Zehntausende Menschen fliehen aus Teheran, Revolutionsführer Ali Khamenei muss sich in Schutzräumen verstecken, weil Israel nach Belieben militärische und wirtschaftliche Ziele bombardieren kann und die USA bereiten sich begleitet von lauten Drohungen des Präsidenten für eine allfällige Beteiligung an den Angriffen vor: Nach fast einer Woche Krieg ist ungewiss, ob die Islamische Republik den Konflikt überleben wird. Gegner der Mullahs im In- und Ausland träumen daher bereits vom Regimewechsel und einer pro-westlichen Demokratie in Teheran. Für den Fall eines Sturzes der Theokratie ist jedoch eine Militärdiktatur deutlich wahrscheinlicher.
Appell an Patriotismus
Wie bei den Massendemonstrationen gegen das Regime in den vergangenen Jahren drosselt die iranische Regierung das Internet und appelliert außerdem an den Patriotismus von Millionen Iranern. In der Bevölkerung ist die Erinnerung an den Putsch des US-Geheimdienstes CIA gegen den demokratisch gewählten Ministerpräsidenten Mohammad Mossadegh im Jahr 1953 noch wach. Viele Iraner sehen Israels Luftschläge nicht als willkommene Bestrafung für ein unbeliebtes Regime, sondern als Angriff auf ihr Land. Prominente Oppositionelle wie Friedensnobelpreisträgerin Narges Mohammadi wollen den Durchhalte-Appellen dennoch nicht folgen. Sie fordern zwar ein Ende der israelischen Angriffe, aber auch einen Rücktritt der Regierung.

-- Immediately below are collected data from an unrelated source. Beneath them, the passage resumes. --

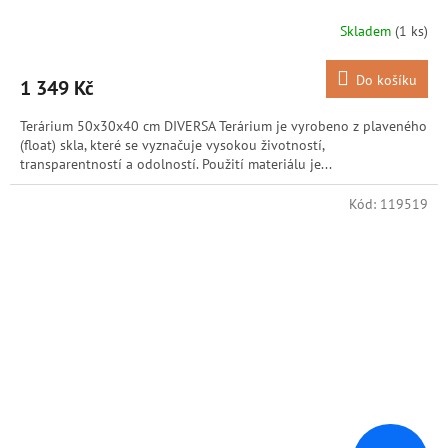
Skladem
(1 ks)
Do košíku
1 349 Kč
Terárium 50x30x40 cm DIVERSA Terárium je vyrobeno z plaveného
(float) skla, které se vyznačuje vysokou životností,
transparentností a odolností. Použití materiálu je...
Kód:
119519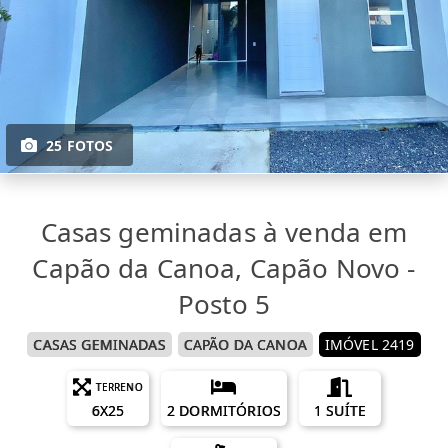
25 FOTOS
Casas geminadas à venda em
Capão da Canoa, Capão Novo -
Posto 5
CASAS GEMINADAS
CAPÃO DA CANOA
IMÓVEL 2419
TERRENO
6X25
2 DORMITÓRIOS
1 SUÍTE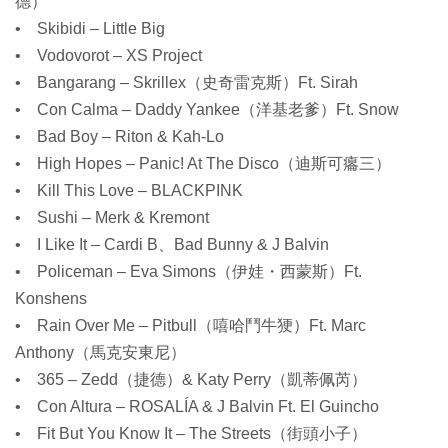
德）
• Skibidi – Little Big
• Vodovorot – XS Project
• Bangarang – Skrillex（史奇雷克斯）Ft. Sirah
• Con Calma – Daddy Yankee（洋基老爹）Ft. Snow
• Bad Boy – Riton & Kah-Lo
• High Hopes – Panic! At The Disco（迪斯可癟三）
• Kill This Love – BLACKPINK
• Sushi – Merk & Kremont
• I Like It – Cardi B、Bad Bunny & J Balvin
• Policeman – Eva Simons（伊娃・西蒙斯）Ft.
Konshens
• Rain Over Me – Pitbull（嘻哈鬥牛㹴）Ft. Marc
Anthony（馬克安東尼）
• 365 – Zedd（捷德）& Katy Perry（凱蒂佩芮）
• Con Altura – ROSALÍA & J Balvin Ft. El Guincho
• Fit But You Know It – The Streets（街頭小子）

US-Präsident Donald Trump und Israels Premier Benjamin Netanjahu denken hingegen laut über einen möglichen Mordanschlag auf Khamenei nach. Die USA und Israel wüssten, wo sich der 86-Jährige versteckt hält, wollten ihn aber zumindest vorläufig nicht umbringen, sagte Trump. Sollte der Revolutionsführer getötet werden, wäre das „keine Eskalation des Konflikts, sondern das Ende des Konflikts“, erklärte Netanjahu.

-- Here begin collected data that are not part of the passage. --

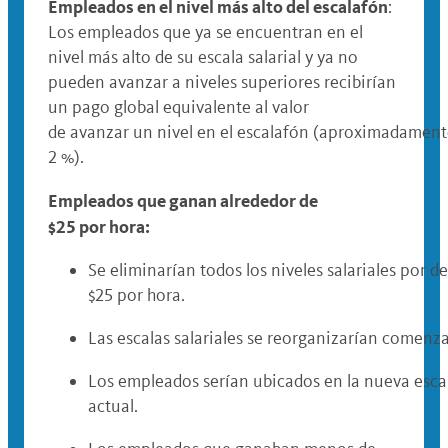
Empleados en el nivel más alto del escalafón
:
Los empleados que ya se encuentran en el
nivel más alto de su escala salarial y ya no
pueden avanzar a niveles superiores recibirían
un pago global equivalente al valor
de avanzar un nivel en el escalafón (aproximadamen
2 %).
Empleados que ganan alrededor de
$25 por hora:
Se eliminarían todos los niveles salariales por d
$25 por hora.
Las escalas salariales se reorganizarían comenz
Los empleados serían ubicados en la nueva escala
actual.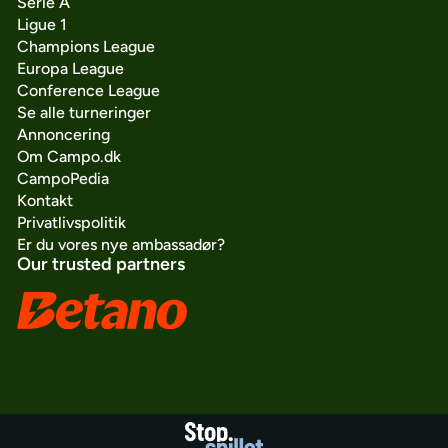
Serie A
Ligue 1
Champions League
Europa League
Conference League
Se alle turneringer
Annoncering
Om Campo.dk
CampoPedia
Kontakt
Privatlivspolitik
Er du vores nye ambassadør?
Our trusted partners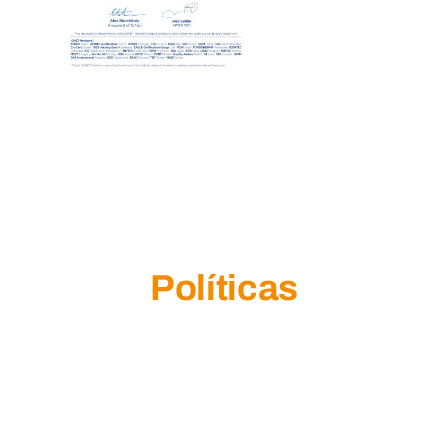
Políticas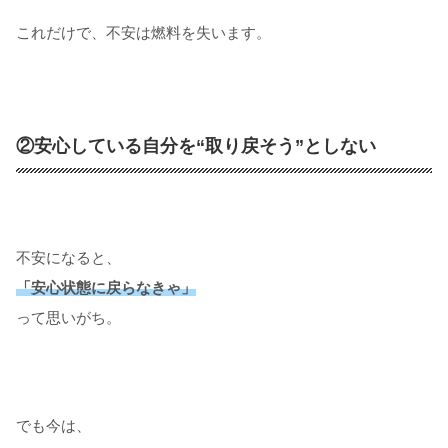
これだけで、不安は燃料を失います。
②安心している自分を“取り戻そう”としない
不安になると、
「安心状態に戻らなきゃ」
って思いがち。
でも今は、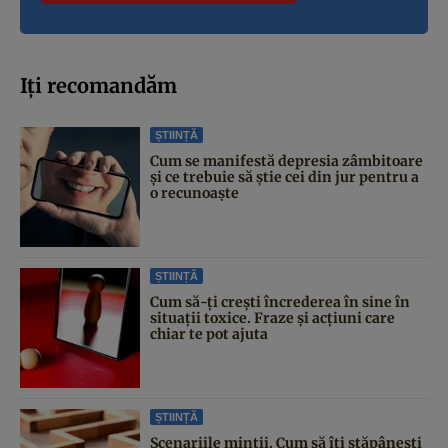
Iți recomandăm
ȘTIINȚĂ
Cum se manifestă depresia zâmbitoare
și ce trebuie să știe cei din jur pentru a
o recunoaște
ȘTIINȚĂ
Cum să-ți crești încrederea în sine în
situații toxice. Fraze și acțiuni care
chiar te pot ajuta
ȘTIINȚĂ
Scenariile minții. Cum să îți stăpânești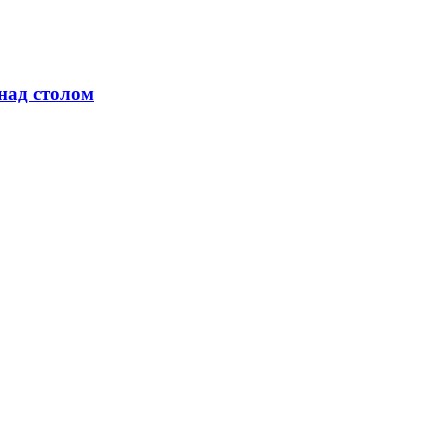
над столом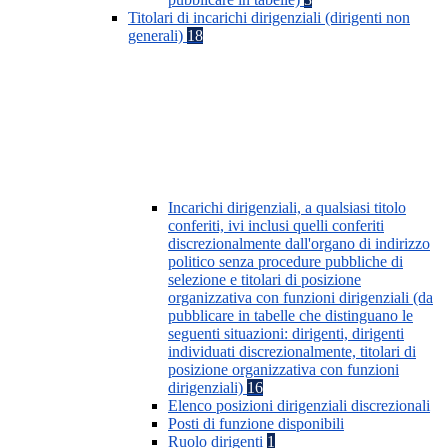
Titolari di incarichi dirigenziali (dirigenti non
generali)
18
Incarichi dirigenziali, a qualsiasi titolo
conferiti, ivi inclusi quelli conferiti
discrezionalmente dall'organo di indirizzo
politico senza procedure pubbliche di
selezione e titolari di posizione
organizzativa con funzioni dirigenziali (da
pubblicare in tabelle che distinguano le
seguenti situazioni: dirigenti, dirigenti
individuati discrezionalmente, titolari di
posizione organizzativa con funzioni
dirigenziali)
16
Elenco posizioni dirigenziali discrezionali
Posti di funzione disponibili
Ruolo dirigenti
1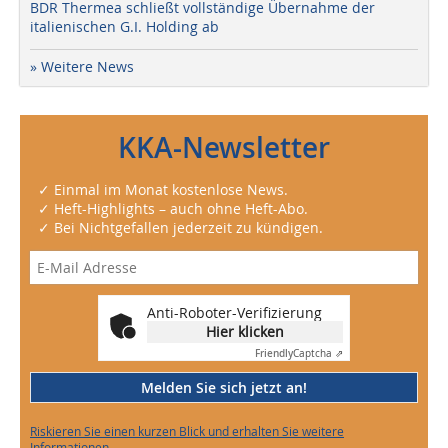
BDR Thermea schließt vollständige Übernahme der
italienischen G.I. Holding ab
» Weitere News
KKA-Newsletter
✓ Einmal im Monat kostenlose News.
✓ Heft-Highlights – auch ohne Heft-Abo.
✓ Bei Nichtgefallen jederzeit zu kündigen.
Anti-Roboter-Verifizierung
Hier klicken
Friendly
Captcha ⇗
Melden Sie sich jetzt an!
Riskieren Sie einen kurzen Blick und erhalten Sie weitere
Informationen.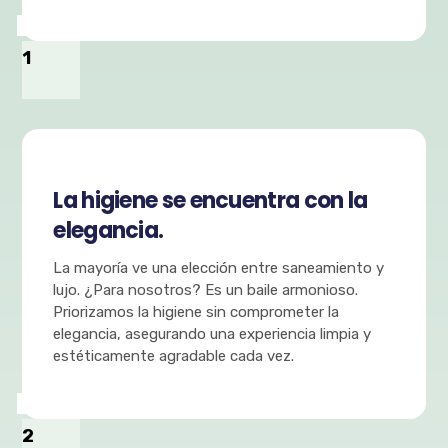
1
La higiene se encuentra con la
elegancia.
La mayoría ve una elección entre saneamiento y
lujo. ¿Para nosotros? Es un baile armonioso.
Priorizamos la higiene sin comprometer la
elegancia, asegurando una experiencia limpia y
estéticamente agradable cada vez.
2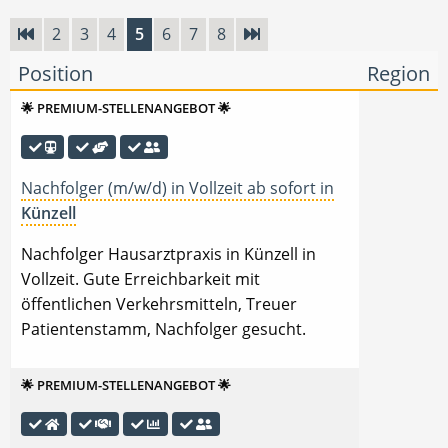
2
3
4
5
6
7
8
Position
Region
🌟 PREMIUM-STELLENANGEBOT 🌟
Nachfolger (m/w/d) in Vollzeit ab sofort in
Künzell
Nachfolger Hausarztpraxis in Künzell in
Vollzeit. Gute Erreichbarkeit mit
öffentlichen Verkehrsmitteln, Treuer
Patientenstamm, Nachfolger gesucht.
🌟 PREMIUM-STELLENANGEBOT 🌟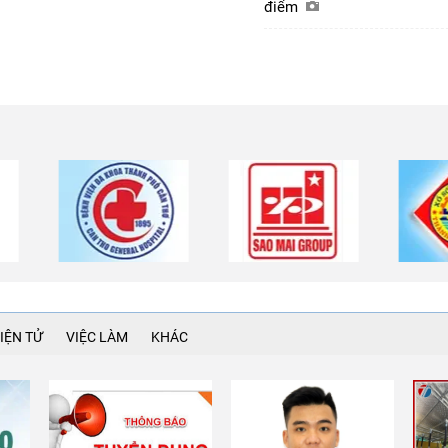
điểm
IỆN TỬ
VIỆC LÀM
KHÁC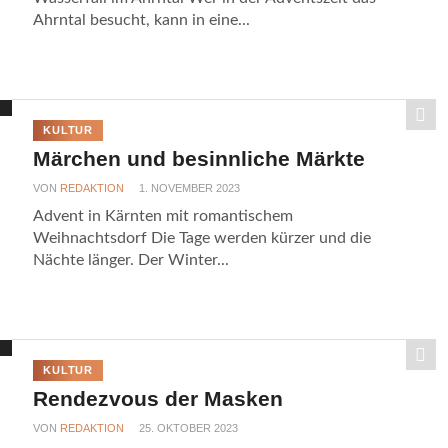
Ahrntal besucht, kann in eine...
KULTUR
Märchen und besinnliche Märkte
VON
REDAKTION
1. NOVEMBER 2023
Advent in Kärnten mit romantischem
Weihnachtsdorf Die Tage werden kürzer und die
Nächte länger. Der Winter...
KULTUR
Rendezvous der Masken
VON
REDAKTION
25. OKTOBER 2023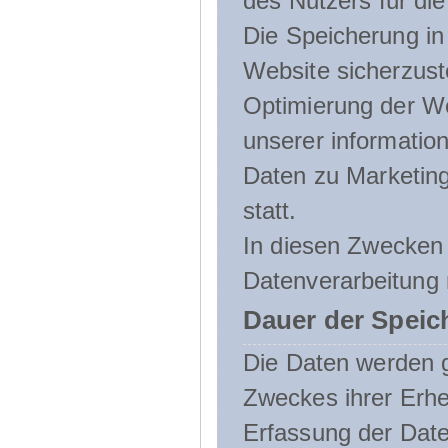
des Nutzers für die
Die Speicherung in 
Website sicherzust
Optimierung der We
unserer informatio
Daten zu Marketin
statt.
In diesen Zwecken 
Datenverarbeitung 
Dauer der Speic
Die Daten werden g
Zweckes ihrer Erheb
Erfassung der Daten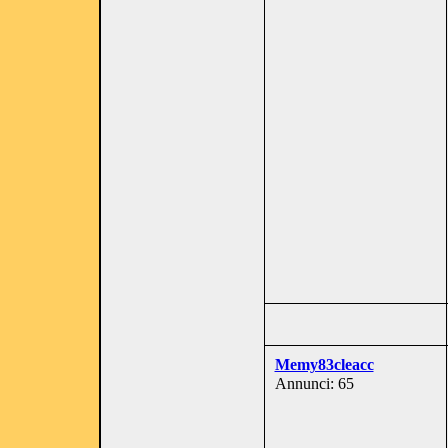
Memy83cleacc
Annunci: 65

Trump, Netanjahu und Pahlavi könnten sich zu früh freuen
Auch aus Sicht von Reza Pahlavi, dem Sohn des letzten Schahs, sind die Tage der Islamischen Republik gezählt. Er hoffe, bald aus dem US-Exil in den Iran heimkehren zu können, schrieb Pahlavi, dessen Vater 1979 von den Islamisten gestürzt wurde, auf X.
Trump, Netanjahu und Pahlavi könnten sich zu früh freuen. Noch gibt es keinen Volksaufstand gegen die Mullahs. Für die Iraner geht es ums nackte Überleben, nicht um Politik: Mehr als 200 Iraner sind von israelischen Luftangriffen getötet worden – niemand demonstriert im Bombenhagel. Auch gibt es keine ausländische Macht, die Bodentruppen in den Iran schicken will oder kann, um das Regime zu stürzen und eine neue Regierung ins Amt zu hieven. Luftangriffe allein dürften in einem Land mit 90 Millionen Menschen und einer Fläche von Deutschland, Frankreich und Spanien zusammen nicht ausreichen. Wenn das Regime den Krieg überlebt, könnte es sich weiter radikalisieren.
Mordanschlag würde Lage ändern
Ein Mordanschlag auf Khamenei würde die Lage ändern, sagt der Iran-Experte Arman Mahmoudian von der Universität Süd-Florida. In dem Fall könnte das Regime in konkurrierende Lager zerfallen und sich auflösen, sagte Mahmoudian zur Kleinen Zeitung. Aus Sicht von Frankreichs Präsident Emmanuel Macron würde dann allerdings Chaos drohen. Er erinnerte an den Bürgerkrieg im Irak nach der US-Invasion von 2003, der hunderttausende Menschen das Leben kostete. Libyen hat seit dem Sturz des Diktators Muammar Gaddafi im Jahr 2011 keine landesweite Regierung mehr.
Selbst wenn die Anarchie vermieden werden könnte, wäre ein Kollaps der Islamischen Republik nicht gleichbedeutend mit dem Beginn von Demokratie. Iran-Experte Mahmoudian hält eine Machtübernahme der Revolutionsgarde oder anderer Gruppen des Militärs für das wahrscheinlichste Szenario. Die Probleme des Westens mit dem Iran könnten dieselben bleiben oder noch wachsen: Ein neues Regime könnte aus den Angriffen den Schluss ziehen, dass zu einer wirksamen Abschreckung künftiger Aggressionen eine Atombombe unverzichtbar ist.